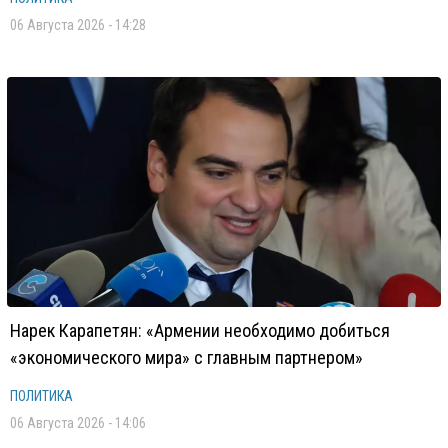
06 Августа 2026 - 14:28
Нарек Карапетян: «Армении необходимо добиться
«экономического мира» с главным партнером»
ПОЛИТИКА
06 Августа 2026 - 14:06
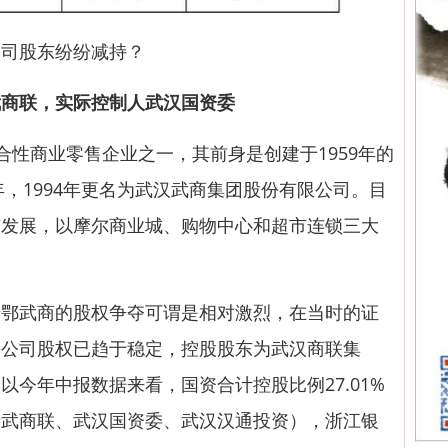
司股东纷纷减持？
武商联，实际控制人武汉国资委
商业零售企业之一，其前身是创建于1959年的
年，1994年更名为武汉武商集团股份有限公司。目
与发展，以摩尔
商业城
、购物中心和超市连锁三大
武商的股权争夺可谓是相对激烈，在当时的证
，公司股权已趋于稳定，控股股东为武汉商联集
以今年中报数据来看，国资合计控股比例27.01%
括武商联、武汉国资委、武汉汉通投资），浙江银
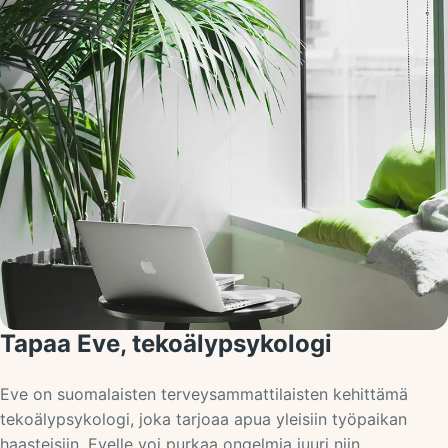
Tapaa Eve, tekoälypsykologi
Eve on suomalaisten terveysammattilaisten kehittämä
tekoälypsykologi, joka tarjoaa apua yleisiin työpaikan
haasteisiin. Evelle voi purkaa ongelmia juuri niin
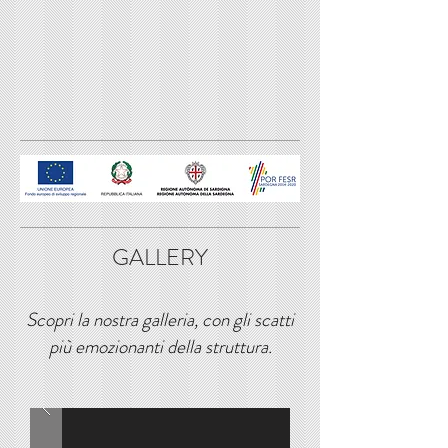
GALLERY
Scopri la nostra galleria, con gli scatti
più emozionanti della struttura.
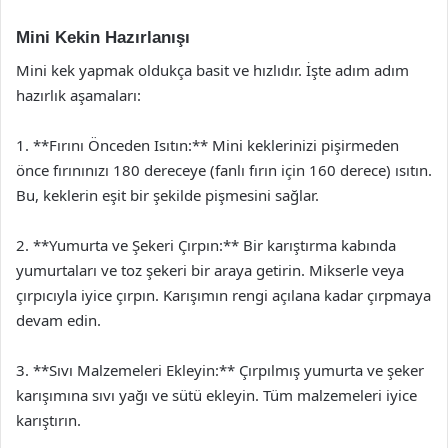
Mini Kekin Hazırlanışı
Mini kek yapmak oldukça basit ve hızlıdır. İşte adım adım
hazırlık aşamaları:
1. **Fırını Önceden Isıtın:** Mini keklerinizi pişirmeden
önce fırınınızı 180 dereceye (fanlı fırın için 160 derece) ısıtın.
Bu, keklerin eşit bir şekilde pişmesini sağlar.
2. **Yumurta ve Şekeri Çırpın:** Bir karıştırma kabında
yumurtaları ve toz şekeri bir araya getirin. Mikserle veya
çırpıcıyla iyice çırpın. Karışımın rengi açılana kadar çırpmaya
devam edin.
3. **Sıvı Malzemeleri Ekleyin:** Çırpılmış yumurta ve şeker
karışımına sıvı yağı ve sütü ekleyin. Tüm malzemeleri iyice
karıştırın.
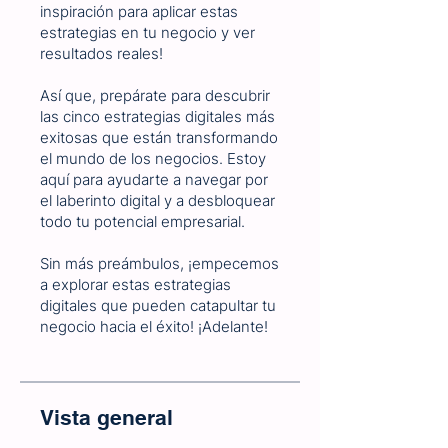
inspiración para aplicar estas
estrategias en tu negocio y ver
resultados reales!
Así que, prepárate para descubrir
las cinco estrategias digitales más
exitosas que están transformando
el mundo de los negocios. Estoy
aquí para ayudarte a navegar por
el laberinto digital y a desbloquear
todo tu potencial empresarial.
Sin más preámbulos, ¡empecemos
a explorar estas estrategias
digitales que pueden catapultar tu
negocio hacia el éxito! ¡Adelante!
Vista general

⁂

• [What is being asked]: Everything from the line with "年，1994年更名为武汉武商集团股份有限公司。目" down to the line with "Scopri la nostra galleria, con gli scatti" in the data above should be copied exactly, with both end lines kept and the pictures left out.

• [Task response]:
年，1994年更名为武汉武商集团股份有限公司。目
与发展，以摩尔
商业城
、购物中心和超市连锁三大
武商的股权争夺可谓是相对激烈，在当时的证
，公司股权已趋于稳定，控股股东为武汉商联集
以今年中报数据来看，国资合计控股比例27.01%
括武商联、武汉国资委、武汉汉通投资），浙江银
Tapaa Eve, tekoälypsykologi
Eve on suomalaisten terveysammattilaisten kehittämä
tekoälypsykologi, joka tarjoaa apua yleisiin työpaikan
haasteisiin. Evelle voi purkaa ongelmia juuri niin
GALLERY
Scopri la nostra galleria, con gli scatti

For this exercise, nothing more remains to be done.